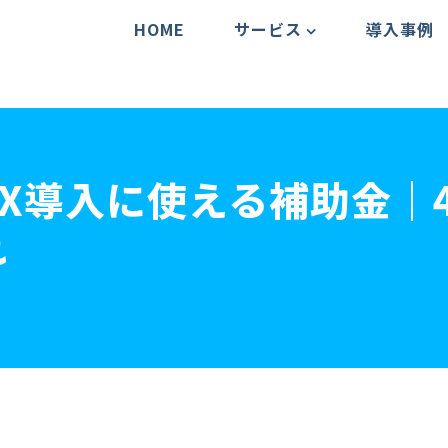
HOME
サービス
導入事例
DX導入に使える補助金｜
れ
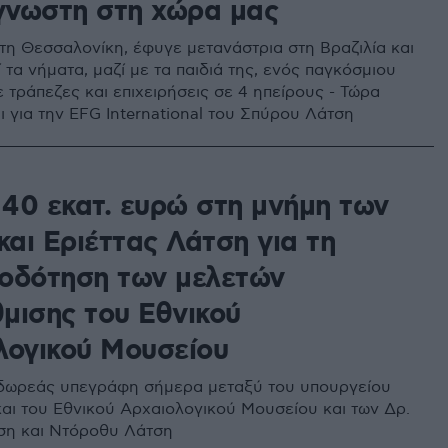
άγνωστη στη χώρα μας
τη Θεσσαλονίκη, έφυγε μετανάστρια στη Βραζιλία και
 τα νήματα, μαζί με τα παιδιά της, ενός παγκόσμιου
 τράπεζες και επιχειρήσεις σε 4 ηπείρους - Τώρα
ι για την EFG International του Σπύρου Λάτση
40 εκατ. ευρώ στη μνήμη των
και Εριέττας Λάτση για τη
οδότηση των μελετών
μισης του Εθνικού
λογικού Μουσείου
δωρεάς υπεγράφη σήμερα μεταξύ του υπουργείου
και του Εθνικού Αρχαιολογικού Μουσείου και των Δρ.
ση και Ντόροθυ Λάτση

——————

#### Work task
Once the line with "DX導入に使える補助金｜" is found above, transcribe each line from it through the line with "40 εκατ. ευρώ στη μνήμη των", exactly, and omit the pictures.

#### Answer to this task
DX導入に使える補助金｜
れ
άγνωστη στη χώρα μας
τη Θεσσαλονίκη, έφυγε μετανάστρια στη Βραζιλία και
 τα νήματα, μαζί με τα παιδιά της, ενός παγκόσμιου
 τράπεζες και επιχειρήσεις σε 4 ηπείρους - Τώρα
ι για την EFG International του Σπύρου Λάτση
40 εκατ. ευρώ στη μνήμη των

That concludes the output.